Alie is a recommendation engine for online gaming platforms that use on-site behavioral targeting for suggesting games. It studies the user profiles and other aspects like - games played/purchased, total playtime, ratings, reviews, interactions, and suggests games based on the similarities. Alie can also help you keep the players engaged with suggestions like “new arrivals”, “most played”, “most purchased”, etc.
Alie offers a variety of algorithms that you can implement as per your requirement and hook them at the right places on your platform. Alie offers Algorithms like - Most Played, Most Purchased, Other user’s choice, End-user interaction, etc.
Alie analyzes your user’s choices and games they are playing frequently. You can use Alie for showing your most recent games in the same genre as recommendations. You can use nomenclature like - “newly launched”, “just arrived” or “New game suggestion for you”
More the time people will spend playing games on your platform more likely they will make in-app purchases. Though it also depends on how the games are designed and whether have strategies to drive in-app purchases. But certainly, the relevant gaming recommendations will urge people to play the recommended games.

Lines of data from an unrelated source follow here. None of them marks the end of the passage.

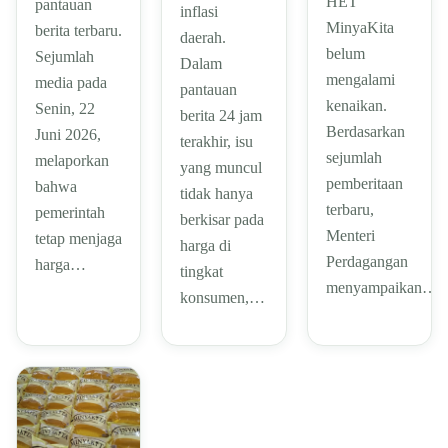
HET
pantauan
inflasi
MinyaKita
berita terbaru.
daerah.
belum
Sejumlah
Dalam
mengalami
media pada
pantauan
kenaikan.
Senin, 22
berita 24 jam
Berdasarkan
Juni 2026,
terakhir, isu
sejumlah
melaporkan
yang muncul
pemberitaan
bahwa
tidak hanya
terbaru,
pemerintah
berkisar pada
Menteri
tetap menjaga
harga di
Perdagangan
harga…
tingkat
menyampaikan…
konsumen,…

Behavioral data is the most important data which Recommendation Engines can use for suggesting games to your users. The online gaming industry has access to detailed data about how players interact with the games. Alie can use this data to discover underlying patterns and create users profiles and groups to recommend the games.
There are various ways with which you can engage the gamers on your platform. Recommendations are one of the ways with which gamers tend to stay longer on your platform. Better the recommendations more will be the time spent by gamers.